Spinning at a leisurely 17 turns per minute, the turn table doesn't look intimidating at all, until you start driving across one.

Approaching the turn table straight ahead at 70 km/h in an all-wheel drive Subaru WRX, the spinning turntable caught the WRX's front wheels, hooked it up and spun it towards the left while the rear tyres were still gripping to the tarmac, violently pulling it into the spinning disc like the car has been caught up by a typhoon.

A fraction of a second later, the turn table spit out the WRX while the rear was yet to catch up with what's happening.

The result is a very violent skid as the front and rear tyres lost grip, and then gripped again, but with both ends wanting to go at different directions. It took a full opposite lock and generous use of throttle before the car could be controlled again.

The immediacy of the RE003s in clawing the wet surface for grip from the moment it left the turntable, arresting the skid as if a huge anchor was just thrown out the window, was enough to rock us sitting inside the car from one side to another.
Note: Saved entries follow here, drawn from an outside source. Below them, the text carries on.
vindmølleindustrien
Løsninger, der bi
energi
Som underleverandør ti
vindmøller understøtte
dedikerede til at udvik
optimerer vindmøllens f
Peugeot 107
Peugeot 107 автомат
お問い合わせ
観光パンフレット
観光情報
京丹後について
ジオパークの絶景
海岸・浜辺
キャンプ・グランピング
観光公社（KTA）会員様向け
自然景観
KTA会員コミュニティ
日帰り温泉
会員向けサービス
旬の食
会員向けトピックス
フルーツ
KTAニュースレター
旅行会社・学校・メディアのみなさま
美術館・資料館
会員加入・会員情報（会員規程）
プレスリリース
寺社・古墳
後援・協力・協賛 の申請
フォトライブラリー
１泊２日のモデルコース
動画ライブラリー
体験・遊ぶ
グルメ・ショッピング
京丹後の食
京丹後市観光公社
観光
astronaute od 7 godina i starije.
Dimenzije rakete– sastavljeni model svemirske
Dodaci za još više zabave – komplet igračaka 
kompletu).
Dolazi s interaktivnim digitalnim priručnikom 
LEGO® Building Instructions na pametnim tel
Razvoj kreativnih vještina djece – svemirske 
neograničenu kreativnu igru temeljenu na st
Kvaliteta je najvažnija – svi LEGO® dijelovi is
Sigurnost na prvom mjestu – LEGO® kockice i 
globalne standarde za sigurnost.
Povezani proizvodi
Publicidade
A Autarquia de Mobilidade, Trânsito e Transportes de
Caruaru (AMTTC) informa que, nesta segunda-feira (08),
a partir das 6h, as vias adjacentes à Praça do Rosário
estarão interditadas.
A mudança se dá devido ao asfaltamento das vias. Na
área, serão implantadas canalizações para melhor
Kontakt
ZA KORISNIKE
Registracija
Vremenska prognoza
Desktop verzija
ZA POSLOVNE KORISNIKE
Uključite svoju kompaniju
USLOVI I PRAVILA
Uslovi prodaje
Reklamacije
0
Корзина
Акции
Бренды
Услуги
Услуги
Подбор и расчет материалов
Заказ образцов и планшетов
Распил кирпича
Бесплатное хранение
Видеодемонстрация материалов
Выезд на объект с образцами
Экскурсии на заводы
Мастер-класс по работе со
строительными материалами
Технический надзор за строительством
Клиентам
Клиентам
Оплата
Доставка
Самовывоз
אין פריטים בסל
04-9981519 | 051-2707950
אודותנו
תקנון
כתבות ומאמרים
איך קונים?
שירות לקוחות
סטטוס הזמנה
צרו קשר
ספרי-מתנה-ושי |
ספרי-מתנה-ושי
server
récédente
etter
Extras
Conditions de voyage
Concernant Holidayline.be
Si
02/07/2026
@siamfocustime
The final test was the all-round course, which involves a longer stretch of road, interspaced with slaloms and fast lane changes to simulate everyday driving conditions. Once again, two Subaru WRXes were used.

This time the benchmark tyre used was Michelin's Pilot Sport 3 (PS3), probably the best all-round capability tyre on the market.

Driving down the straights, the RE003 was noticeably quieter than the PS3, and had better centre feel when driving straight.

Heaving the steering wheel left-right for the slaloms, the RE003s matched the outstanding precision of the PS3s but the RE003 appears to resist sidewall deformation better than the PS3, and required less correction to the steering angle.

But the test was too brief, focusing only on a narrow set of performance attributes to conclude that the Bridgestone was better than the Michelin, which I still hold in very high regard.

In another tyre test that I have experienced two years ago, pitting Michelins against Bridgestones, I realized that as the temperature increased, Bridgestone's performance proved to be less consistent than Michelin's, whose Total Performance System technology has been proven to deliver a more consistent performance, across all performance attributes.

Still, the RE003 is sold at a considerably cheaper price than Michelin's equivalent so the trade-off is acceptable. Overall, I would definitely recommend the RE003 to anyone looking for an affordable street performance tyre.

The Bridgestone RE003 is available in 15-inch until 18-inch sizes. Prices start from RM230 excluding GST.